§ EXERCISE GOAL: Repeat these records exactly, pictures excluded.

§ DATA EXTRACT:
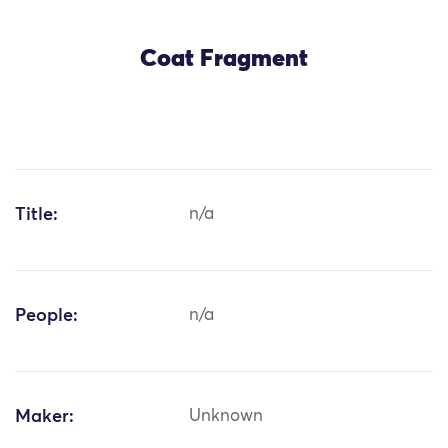
Coat Fragment
Title:
n/a
People:
n/a
Maker:
Unknown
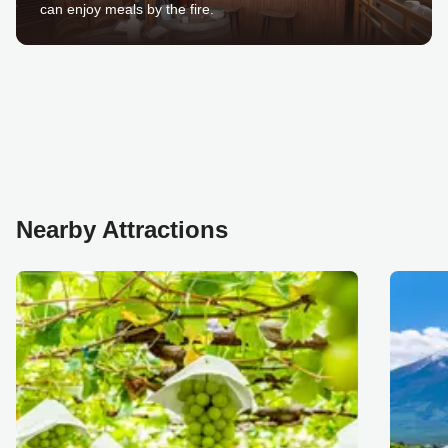
can enjoy meals by the fire.
Nearby Attractions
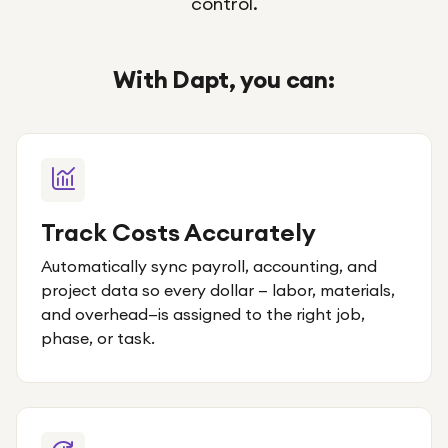
control.
With Dapt, you can:
Track Costs Accurately
Automatically sync payroll, accounting, and
project data so every dollar — labor, materials,
and overhead—is assigned to the right job,
phase, or task.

§ TASK ANSWER:
Coat Fragment
Title:
n/a
People:
n/a
Maker:
Unknown
can enjoy meals by the fire.
Nearby Attractions
control.
With Dapt, you can:
Track Costs Accurately
Automatically sync payroll, accounting, and
project data so every dollar — labor, materials,
and overhead—is assigned to the right job,
phase, or task.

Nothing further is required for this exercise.